I am currently reading a 2012 report from OECD, Organisation for Economic Co-operation and Development, Preparing Teachers and Developing School Leaders for the 21st Century: LESSONS FROM AROUND THE WORLD.
The section on developing school leaders identifies the major responsibilities that leaders have for developing, managing, and evaluating the quality of teaching and learning…all at the same time that many systems’ programs are invading the time of school principals.
“In England, 61% of head teachers described their work-life balance as poor or very poor. Some have attributed this to long working hours or to deficiencies in working practices, such as school heads not knowing how to prioritize or delegate their work.

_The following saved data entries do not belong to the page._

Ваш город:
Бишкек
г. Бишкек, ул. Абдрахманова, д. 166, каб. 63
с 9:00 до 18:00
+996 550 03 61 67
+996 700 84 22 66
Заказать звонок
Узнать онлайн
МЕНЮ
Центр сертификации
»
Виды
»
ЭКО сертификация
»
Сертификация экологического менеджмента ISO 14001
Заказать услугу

In New Zealand, a study found that, eight years after major education reforms were introduced, school leaders’ administrative work had increased substantially and they were working ten hours longer per week, on average, than before the reforms.
This and other research finds that administrative demands are taking up 34% of school leaders’ time, clearly competing with educational leadership as their top priority.”

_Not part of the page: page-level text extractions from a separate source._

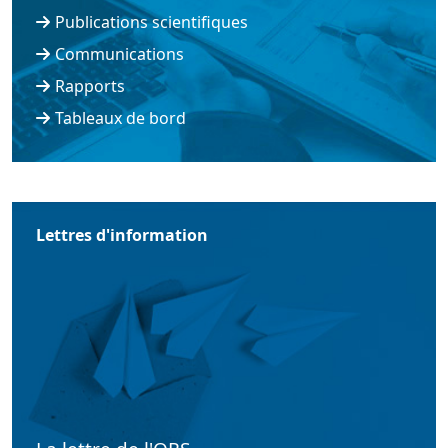
Publications scientifiques
Communications
Rapports
Tableaux de bord
Lettres d'information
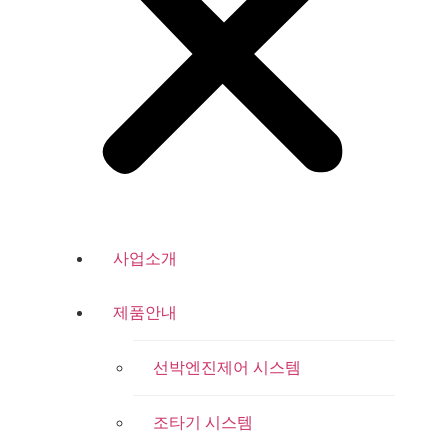
사업소개
제품안내
선박엔진제어 시스템
조타기 시스템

So in a time when school leaders are hearing more and more about the important work of being an instructional leader….guiding teaching and learning practices…more programs appear to drain time from an instructional focus.
The OECD report continues:
… effective school autonomy depends on effective leaders, including system leaders, principals, teacher leaders, senior teachers and head teachers, as well as strong support systems. That, in turn, requires effectively distributed leadership. Leadership structures or more informal ad hoc groups based on expertise and current needs can be formed to encourage a distribution of power among these actors.
The National Education Association has implemented a program called Priority Schools Campaign to support struggling schools. All of them are Title 1 or Title 1 eligible – serving poor students – and most of them serve large numbers of minority and English language learners.
Ellen Holmes, leading the NEA program states:
“Educators and principals recognize that sustained school change is actually more difficult under tight, top-down mandates. Structures that allow for more distributed authority and decision making elevate the wealth of expertise and experience in schools so that changes can be made in a meaningful way closely matching the needs of students and families in these schools. …Teachers want to be leaders, but their pre-service preparation does not adequately prepare them for this role and quite frankly, many principals are not sure how to cultivate a culture that recognizes and grows teacher leadership. The Priority Schools Campaign provides support to sites and local affiliates in developing teacher leadership.”
The OECD report seems to confer:
…collaborative leadership, as opposed to leadership from the principal alone, may offer a path to school improvement. There is also emerging evidence of the impact of teacher leadership on teacher self-efficacy where teachers are encouraged within their schools and within education systems to show leadership in relation to such areas as pedagogy, the curriculum and its assessment, evaluation and student behavior. There is also debate about the nature of standards which could be used to define collaborative leadership. One such example is the work of the Teacher Leadership Exploratory Consortium in the United States, involving higher education institutions and teacher unions, which has published a set of teacher leader model standards for use by the teaching profession itself. Last but not least, education unions are increasingly engaged in encouraging teachers to take the lead in their own learning.
The Teacher Leadership report summarizes the important connection between effective principal and teacher leadership:
“Teacher leadership can enhance the capacity of the principal: Teachers in leadership roles work in collaboration with principals and other school administrators by facilitating improvements in instruction and promoting practices among their peers that can lead to improved student learning outcomes. By doing so, they support school leaders in encouraging innovation and creating cultures of success in school. Teacher leadership can neither be effective nor successful without principal support, but neither can the principal maximize his or her effectiveness without harnessing the talents and expertise of teachers in leadership roles”
Instructional coaches and staff developers as teacher leaders need to be building continuing partnerships with principals and developing the leadership capacity of other staff members. Principals need to be continually supporting the leadership skills of everyone.